Train seats are pre-booked in advance on a number of trains at different days and times, it keeps people’s options open. And due to this train being the only train leaving from rural Malkapur once a week to the capital it’s a popular one in this area. People pre-book their seats and sleeper compartments but change their itineraries the week leading up to departure. We still have a good chance of securing our sleeper berths being number seven in line. If not, backup is the Tatkal service, which opens 24 hours before the train departs and you pay a premium to reserve seating on the train. Sounds like a crazy system, and it probably is, but it has worked for us on all our train journeys in India so far. Again we are very grateful for Dr Moses who has assisted with all our train bookings so far in India.
Tuesday: Today we celebrate 100 days since being on the road! Which means we’ve managed to survive the overseas journey into triple digits and we are all still alive!
Extended travel sounds thrilling and adventuresome and straight forward, but in reality it’s a tough road with many bumpy bits when you least expect them. I realise many people’s perception before we left was that we were embarking on an extended overseas holiday. I can see how they think that. But in reality this couldn’t be further from the truth. There are certainly elements of our former life that we have completely left behind, like we would do on a more traditional 2-week holiday such as not having to perform any formal work, kids not attending standard school or classes, and we are exploring all of the time and learning and experiencing diverse cultures, food, people and places. I can go to sleep any time I want to, sleep in if I have to. But travelling full time with a family on a budget for an entire year has been the most stressful experience too. A year can feel never ending.
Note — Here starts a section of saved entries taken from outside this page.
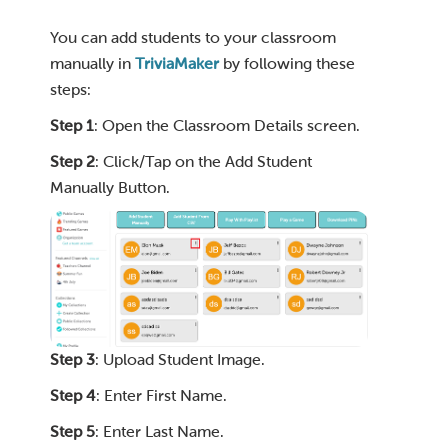
You can add students to your classroom
manually in
TriviaMaker
by following these
steps:
Step 1
: Open the Classroom Details screen.
Step 2
: Click/Tap on the Add Student
Manually Button.
Step 3
: Upload Student Image.
Step 4
: Enter First Name.
Step 5
: Enter Last Name.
The perception that life on the road is somehow ‘cruisy’ and straight forward was discarded in our first month with train booking problems, over spending and well to be honest teenager attitude on the road felt more intense than it did in our home environment. And as we said pre-departure, we may need to make it – this journey – up as we go along. I have no idea what’s around the corner or where we’ll be in six months’ time. Steve and I are only looking and planning ahead in three month blocks. I’ve never lived in the world like this before, except for shorter stints overseas with the family. Just like raising your own children, there’s no one-size-fits-all-easy-to-follow-long-term-family-travel manual lurching about…is there? Hmmm…maybe we could create one for fellow family adventurers who want to experience more out of the world than the usual pathway and structure of birth-schooling-work-marriage-work-kids-work-mortgage-work-retirement-travel finally-old age-death.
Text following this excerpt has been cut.